UBC Exchange (formerly known as UBC Loop) is a major public transit exchange point in the University Endowment Lands adjacent to Vancouver, British Columbia, Canada. The first major bus loop located at the University of British Columbia (UBC) opened in September 1945 to serve students, staff, and faculty.

History
On September 5, 1988, trolley wires were extended to the loop providing the University with trolley bus service for the first time.

In 2003, the campus opened two temporary loops used by TransLink buses travelling to and from UBC: the south loop (used mainly for trolley buses) and the north loop. These temporary loops replaced the old bus loop to make room for a proposed new underground bus loop that was ultimately never built.

The new underground bus loop was slated to be built beside the Student Union Building, on the site of a small mound called the "Grassy Knoll", which was set to be removed to make way for the new loop. This plan was unpopular with a number of UBC students. Several students were arrested after a protest in support of the knoll was shut down by the police in April 2008.

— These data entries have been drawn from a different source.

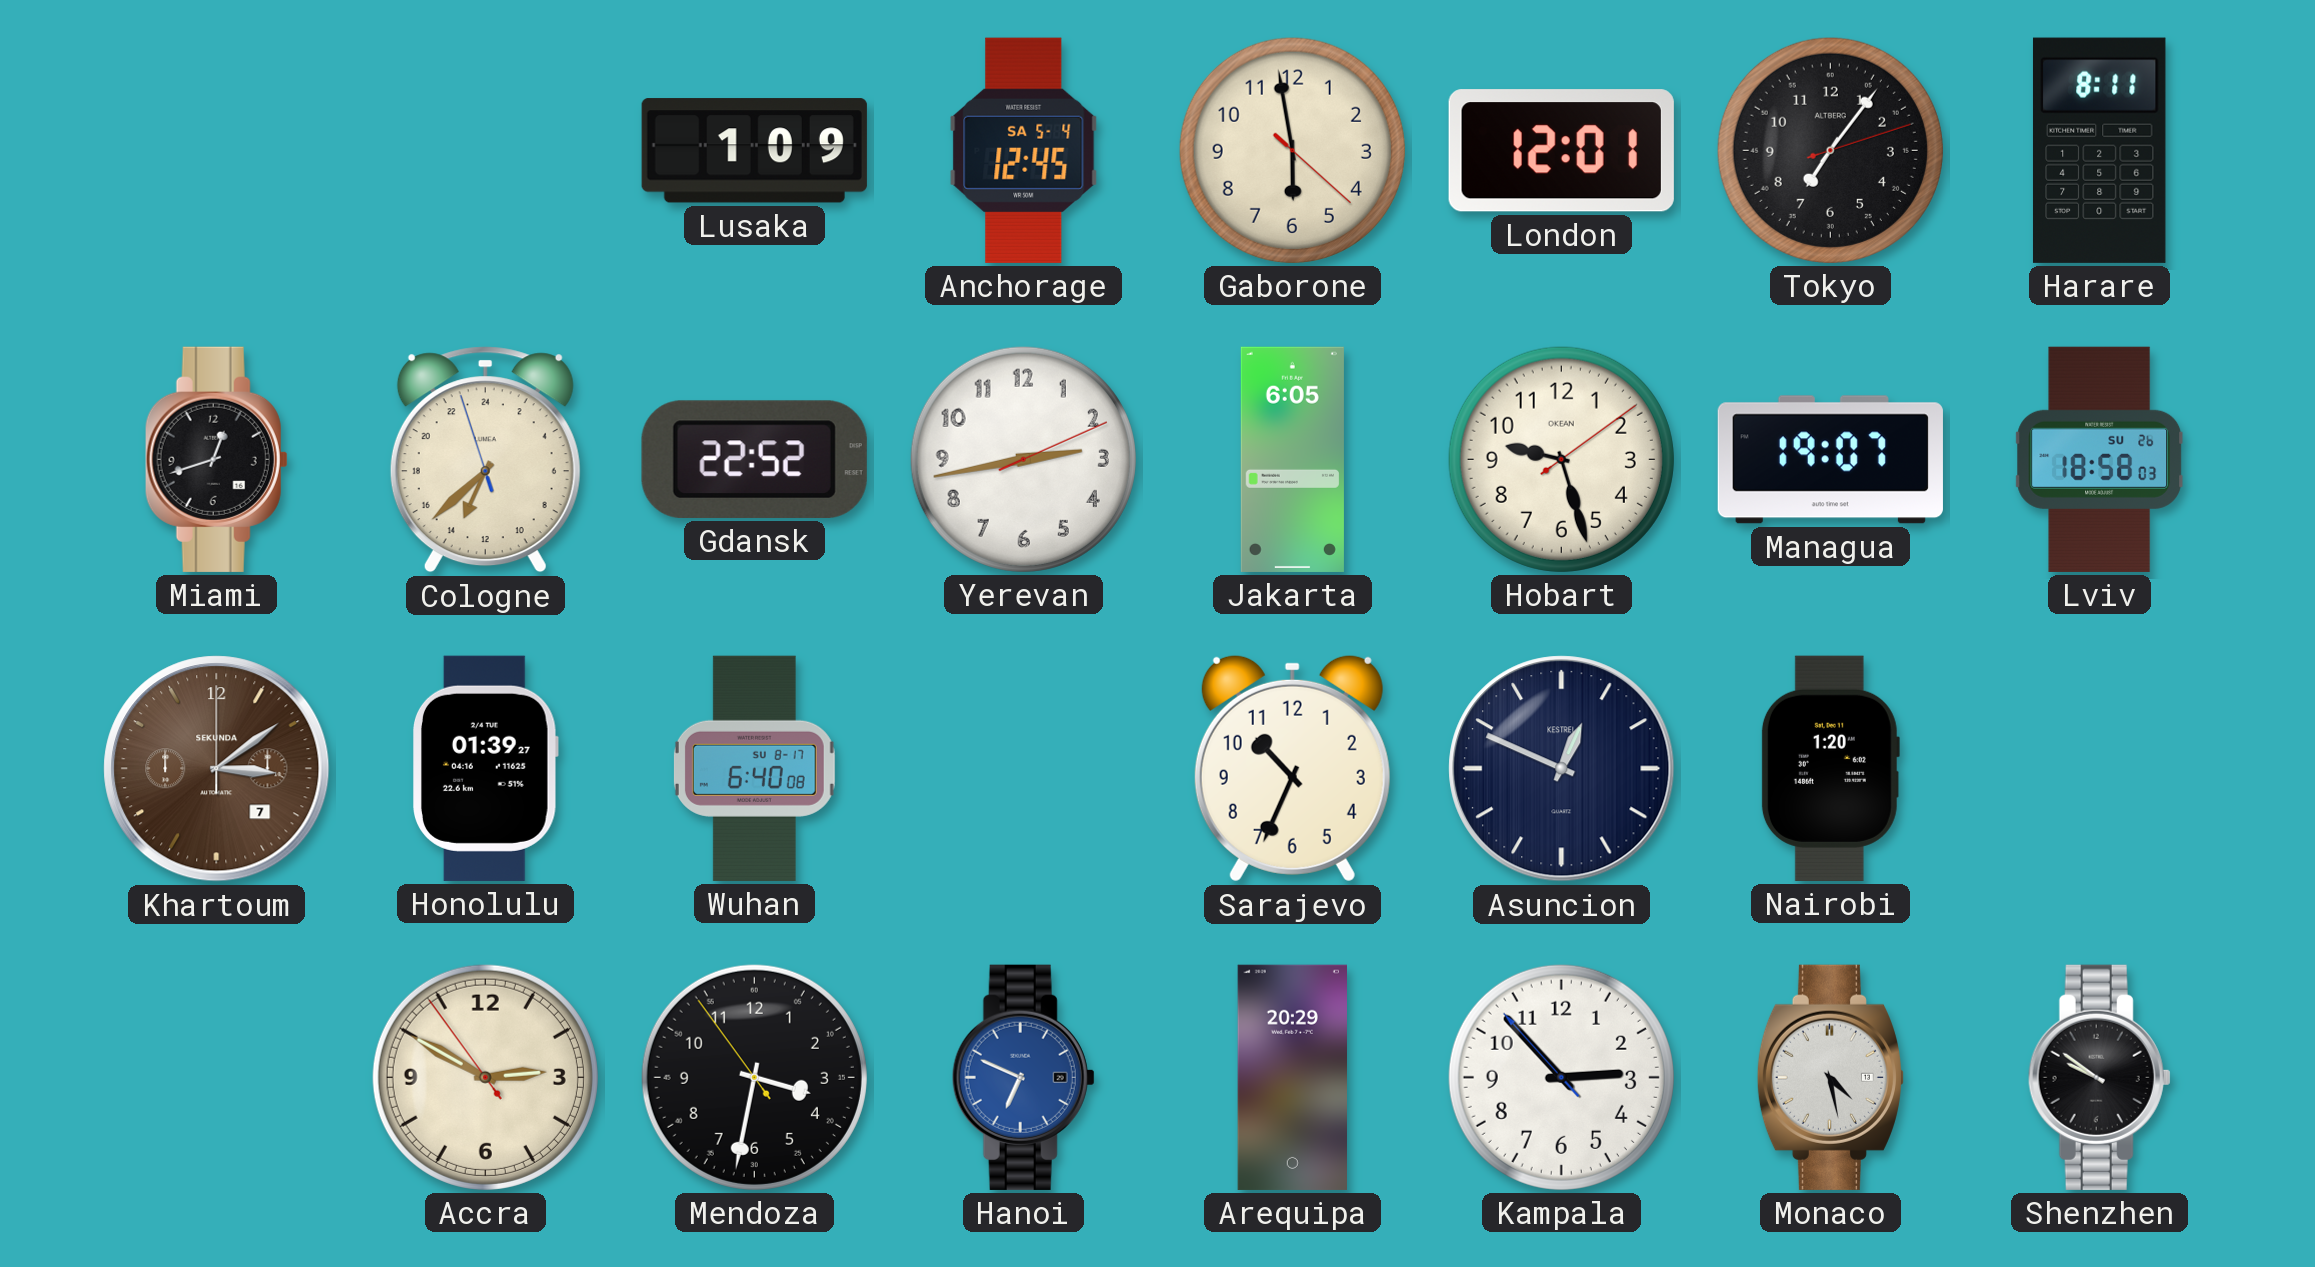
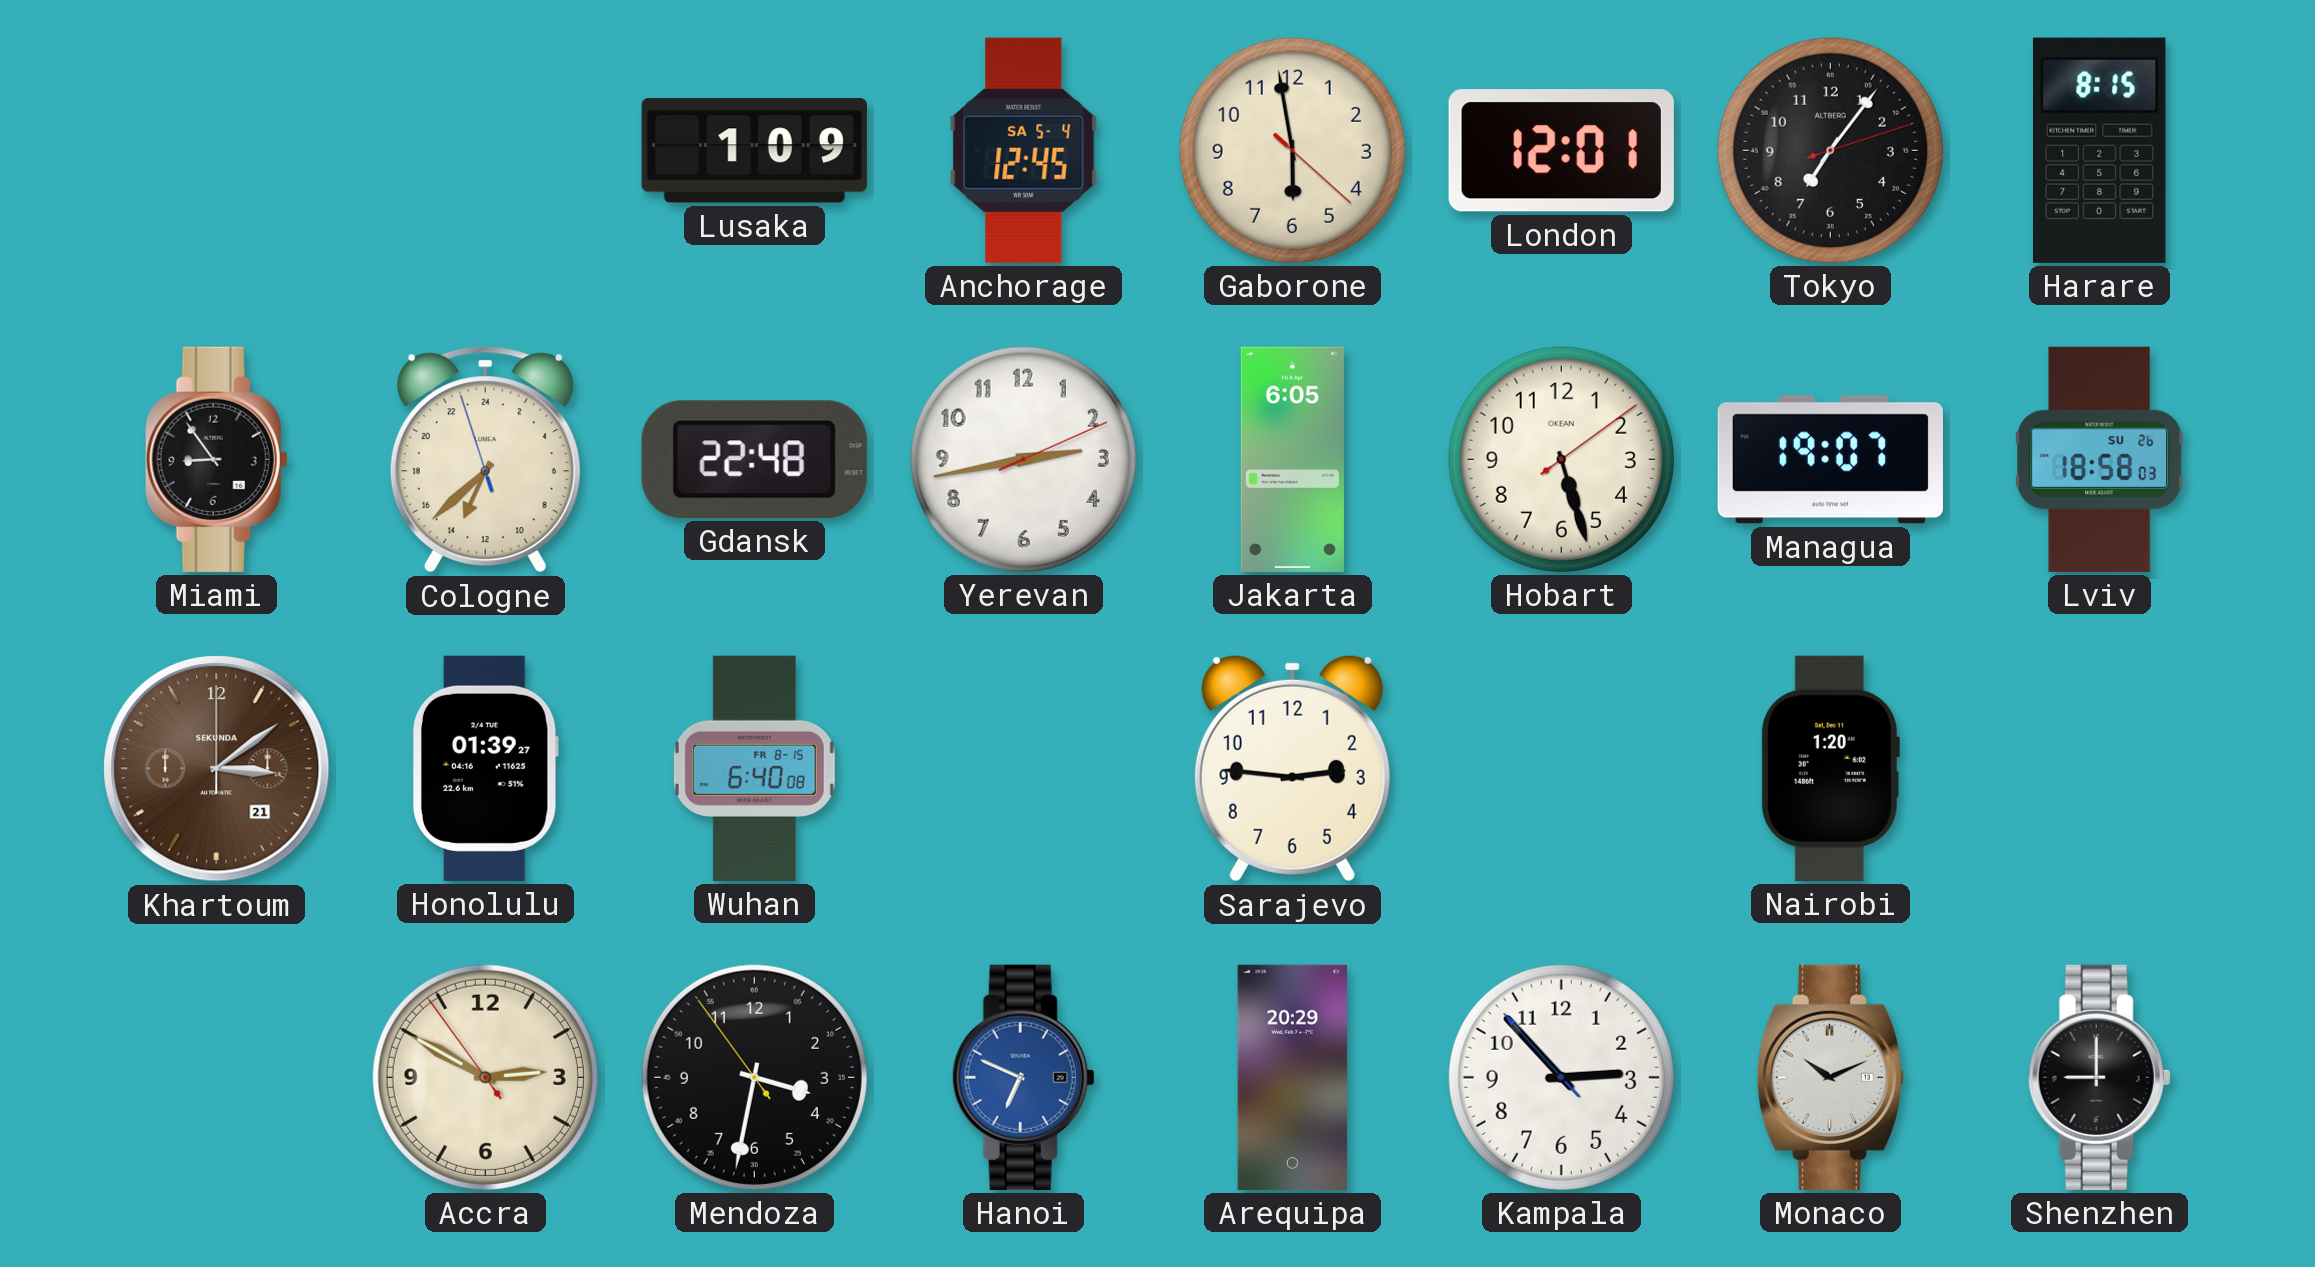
Harare: 8:11 -> 8:15
Miami: 12:42 -> 8:54
Gdansk: 22:52 -> 22:48
Hobart: 9:27 -> 5:27
Khartoum date: 7 -> 21
Wuhan date: SU 8-17 -> FR 8-15
Sarajevo: 10:34 -> 2:46
Asuncion: 12:49 -> none
Monaco: 4:28 -> 10:11
Shenzhen: 9:51 -> 9:00
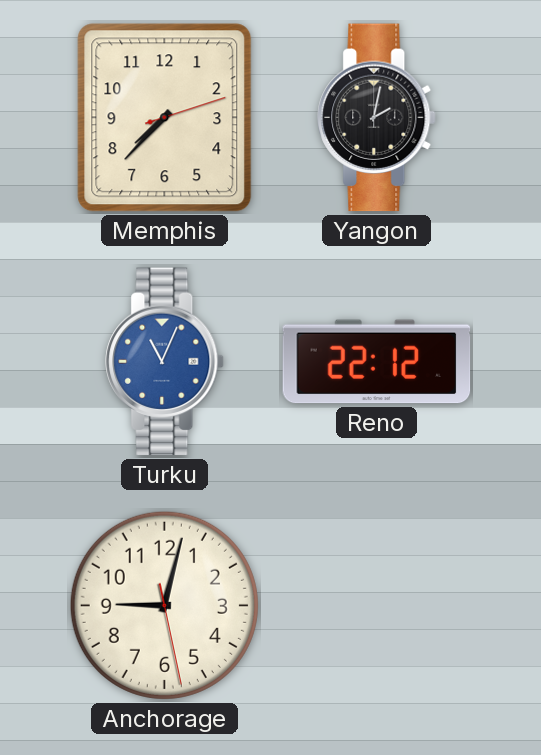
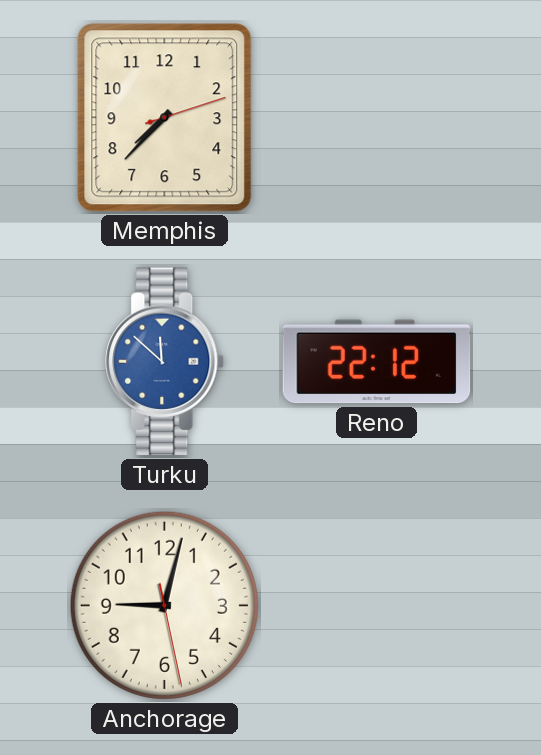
Yangon: 2:02 -> none
Turku: 11:04 -> 11:52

On October 27, 2009, the University announced in an open letter that, because Translink was no longer committing $10 million toward the $50 million underground loop project, a surface loop would be built instead.

On July 9, 2014, it was announced that due to construction of the new UBC Aquatic Centre starting on MacInnes Field, pedestrian and cyclist access to the bus loop would be restricted, and several stops would be temporarily moved. It was estimated the construction would be completed in 2016.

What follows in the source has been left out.